Task prompt:
Retype all of the entries word for word.

Top of Records supplied

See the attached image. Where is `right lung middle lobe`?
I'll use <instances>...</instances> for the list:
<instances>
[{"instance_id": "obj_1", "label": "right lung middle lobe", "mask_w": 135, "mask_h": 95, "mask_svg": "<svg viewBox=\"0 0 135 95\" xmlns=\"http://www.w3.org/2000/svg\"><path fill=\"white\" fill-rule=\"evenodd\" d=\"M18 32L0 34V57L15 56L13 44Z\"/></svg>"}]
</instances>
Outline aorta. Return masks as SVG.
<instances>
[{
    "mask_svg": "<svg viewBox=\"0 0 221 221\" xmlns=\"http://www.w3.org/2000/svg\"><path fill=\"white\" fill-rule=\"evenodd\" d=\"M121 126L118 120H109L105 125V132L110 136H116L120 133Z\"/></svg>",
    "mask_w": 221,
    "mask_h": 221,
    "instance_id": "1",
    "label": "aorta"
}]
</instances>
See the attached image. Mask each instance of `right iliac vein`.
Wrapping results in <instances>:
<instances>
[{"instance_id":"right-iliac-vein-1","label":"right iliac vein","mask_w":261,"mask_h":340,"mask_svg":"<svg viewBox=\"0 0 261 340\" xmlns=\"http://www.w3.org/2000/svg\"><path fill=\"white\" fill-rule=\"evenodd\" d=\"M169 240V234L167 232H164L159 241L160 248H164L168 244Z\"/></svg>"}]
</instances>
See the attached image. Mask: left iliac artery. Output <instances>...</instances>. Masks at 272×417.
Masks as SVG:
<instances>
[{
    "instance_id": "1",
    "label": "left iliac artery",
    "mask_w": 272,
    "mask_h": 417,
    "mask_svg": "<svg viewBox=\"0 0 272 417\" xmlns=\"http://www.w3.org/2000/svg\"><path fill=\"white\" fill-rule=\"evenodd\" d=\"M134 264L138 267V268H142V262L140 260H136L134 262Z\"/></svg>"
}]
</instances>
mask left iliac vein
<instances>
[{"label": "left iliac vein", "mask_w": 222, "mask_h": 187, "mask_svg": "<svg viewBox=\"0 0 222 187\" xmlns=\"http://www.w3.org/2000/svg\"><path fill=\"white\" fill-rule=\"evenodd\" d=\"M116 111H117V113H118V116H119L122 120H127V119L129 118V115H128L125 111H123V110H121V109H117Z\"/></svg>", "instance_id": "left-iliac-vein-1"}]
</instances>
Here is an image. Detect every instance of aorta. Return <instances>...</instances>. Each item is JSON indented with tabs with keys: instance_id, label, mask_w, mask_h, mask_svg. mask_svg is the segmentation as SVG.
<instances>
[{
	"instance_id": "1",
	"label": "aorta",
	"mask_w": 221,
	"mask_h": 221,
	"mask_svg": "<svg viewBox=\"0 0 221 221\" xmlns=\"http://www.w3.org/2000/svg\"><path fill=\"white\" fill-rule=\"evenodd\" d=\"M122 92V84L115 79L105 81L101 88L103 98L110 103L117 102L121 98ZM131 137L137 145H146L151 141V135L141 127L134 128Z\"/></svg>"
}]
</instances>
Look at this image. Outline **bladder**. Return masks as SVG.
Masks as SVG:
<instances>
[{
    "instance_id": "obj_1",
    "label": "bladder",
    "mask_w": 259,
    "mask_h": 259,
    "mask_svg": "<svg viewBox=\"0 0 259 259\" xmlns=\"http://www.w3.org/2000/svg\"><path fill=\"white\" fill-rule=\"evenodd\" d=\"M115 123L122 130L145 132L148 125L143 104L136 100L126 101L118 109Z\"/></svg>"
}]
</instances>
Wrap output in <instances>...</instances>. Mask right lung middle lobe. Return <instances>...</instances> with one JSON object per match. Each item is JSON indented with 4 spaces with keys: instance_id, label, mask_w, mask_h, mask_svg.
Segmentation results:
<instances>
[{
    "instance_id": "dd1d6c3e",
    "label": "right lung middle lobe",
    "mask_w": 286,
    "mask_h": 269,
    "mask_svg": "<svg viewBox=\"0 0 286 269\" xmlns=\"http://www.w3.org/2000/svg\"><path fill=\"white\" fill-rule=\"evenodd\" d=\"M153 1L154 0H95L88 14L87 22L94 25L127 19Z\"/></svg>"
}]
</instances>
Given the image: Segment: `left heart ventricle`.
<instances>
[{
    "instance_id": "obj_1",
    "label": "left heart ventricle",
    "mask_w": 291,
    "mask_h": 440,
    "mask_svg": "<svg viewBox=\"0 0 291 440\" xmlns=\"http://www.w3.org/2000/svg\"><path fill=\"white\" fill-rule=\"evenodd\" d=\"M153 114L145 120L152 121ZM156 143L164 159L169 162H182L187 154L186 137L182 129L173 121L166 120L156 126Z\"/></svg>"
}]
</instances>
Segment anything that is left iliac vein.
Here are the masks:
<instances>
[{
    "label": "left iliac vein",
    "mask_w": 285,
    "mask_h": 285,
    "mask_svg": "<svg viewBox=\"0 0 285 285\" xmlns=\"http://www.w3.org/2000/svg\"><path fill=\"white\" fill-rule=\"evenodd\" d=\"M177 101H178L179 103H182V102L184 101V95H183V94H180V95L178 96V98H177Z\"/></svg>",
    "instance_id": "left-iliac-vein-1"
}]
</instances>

Bottom of Records supplied

Solved problem:
See the attached image. Where is `right lung middle lobe`?
I'll use <instances>...</instances> for the list:
<instances>
[{"instance_id": "obj_1", "label": "right lung middle lobe", "mask_w": 135, "mask_h": 95, "mask_svg": "<svg viewBox=\"0 0 135 95\" xmlns=\"http://www.w3.org/2000/svg\"><path fill=\"white\" fill-rule=\"evenodd\" d=\"M18 32L0 34V57L15 56L13 44Z\"/></svg>"}]
</instances>
Outline aorta. Return masks as SVG.
<instances>
[{
    "mask_svg": "<svg viewBox=\"0 0 221 221\" xmlns=\"http://www.w3.org/2000/svg\"><path fill=\"white\" fill-rule=\"evenodd\" d=\"M121 126L118 120H109L105 125V132L110 136H116L120 133Z\"/></svg>",
    "mask_w": 221,
    "mask_h": 221,
    "instance_id": "1",
    "label": "aorta"
}]
</instances>
See the attached image. Mask each instance of `right iliac vein`.
Wrapping results in <instances>:
<instances>
[{"instance_id":"right-iliac-vein-1","label":"right iliac vein","mask_w":261,"mask_h":340,"mask_svg":"<svg viewBox=\"0 0 261 340\" xmlns=\"http://www.w3.org/2000/svg\"><path fill=\"white\" fill-rule=\"evenodd\" d=\"M169 240V234L167 232H164L159 241L160 248H164L168 244Z\"/></svg>"}]
</instances>
See the attached image. Mask: left iliac artery. Output <instances>...</instances>. Masks at 272×417.
Masks as SVG:
<instances>
[{
    "instance_id": "1",
    "label": "left iliac artery",
    "mask_w": 272,
    "mask_h": 417,
    "mask_svg": "<svg viewBox=\"0 0 272 417\" xmlns=\"http://www.w3.org/2000/svg\"><path fill=\"white\" fill-rule=\"evenodd\" d=\"M134 264L138 267V268H142V262L140 260H136L134 262Z\"/></svg>"
}]
</instances>
mask left iliac vein
<instances>
[{"label": "left iliac vein", "mask_w": 222, "mask_h": 187, "mask_svg": "<svg viewBox=\"0 0 222 187\" xmlns=\"http://www.w3.org/2000/svg\"><path fill=\"white\" fill-rule=\"evenodd\" d=\"M116 111H117V113H118V116H119L122 120H127V119L129 118V115H128L125 111H123V110H121V109H117Z\"/></svg>", "instance_id": "left-iliac-vein-1"}]
</instances>
Here is an image. Detect every instance of aorta. Return <instances>...</instances>. Each item is JSON indented with tabs with keys: instance_id, label, mask_w, mask_h, mask_svg. mask_svg is the segmentation as SVG.
<instances>
[{
	"instance_id": "1",
	"label": "aorta",
	"mask_w": 221,
	"mask_h": 221,
	"mask_svg": "<svg viewBox=\"0 0 221 221\" xmlns=\"http://www.w3.org/2000/svg\"><path fill=\"white\" fill-rule=\"evenodd\" d=\"M122 92V84L115 79L105 81L101 88L103 98L110 103L117 102L121 98ZM131 137L137 145H146L151 141V135L141 127L134 128Z\"/></svg>"
}]
</instances>
Look at this image. Outline **bladder**. Return masks as SVG.
Masks as SVG:
<instances>
[{
    "instance_id": "obj_1",
    "label": "bladder",
    "mask_w": 259,
    "mask_h": 259,
    "mask_svg": "<svg viewBox=\"0 0 259 259\" xmlns=\"http://www.w3.org/2000/svg\"><path fill=\"white\" fill-rule=\"evenodd\" d=\"M115 123L122 130L145 132L148 125L143 104L136 100L126 101L118 109Z\"/></svg>"
}]
</instances>
Wrap output in <instances>...</instances>. Mask right lung middle lobe. Return <instances>...</instances> with one JSON object per match. Each item is JSON indented with 4 spaces with keys: instance_id, label, mask_w, mask_h, mask_svg.
Segmentation results:
<instances>
[{
    "instance_id": "dd1d6c3e",
    "label": "right lung middle lobe",
    "mask_w": 286,
    "mask_h": 269,
    "mask_svg": "<svg viewBox=\"0 0 286 269\" xmlns=\"http://www.w3.org/2000/svg\"><path fill=\"white\" fill-rule=\"evenodd\" d=\"M153 1L154 0H95L88 14L87 22L94 25L127 19Z\"/></svg>"
}]
</instances>
Given the image: Segment: `left heart ventricle`.
<instances>
[{
    "instance_id": "obj_1",
    "label": "left heart ventricle",
    "mask_w": 291,
    "mask_h": 440,
    "mask_svg": "<svg viewBox=\"0 0 291 440\" xmlns=\"http://www.w3.org/2000/svg\"><path fill=\"white\" fill-rule=\"evenodd\" d=\"M153 114L145 120L152 121ZM156 143L164 159L169 162H182L187 154L186 137L182 129L173 121L166 120L156 126Z\"/></svg>"
}]
</instances>
Segment anything that is left iliac vein.
Here are the masks:
<instances>
[{
    "label": "left iliac vein",
    "mask_w": 285,
    "mask_h": 285,
    "mask_svg": "<svg viewBox=\"0 0 285 285\" xmlns=\"http://www.w3.org/2000/svg\"><path fill=\"white\" fill-rule=\"evenodd\" d=\"M177 101H178L179 103H182V102L184 101V95H183V94H180V95L178 96V98H177Z\"/></svg>",
    "instance_id": "left-iliac-vein-1"
}]
</instances>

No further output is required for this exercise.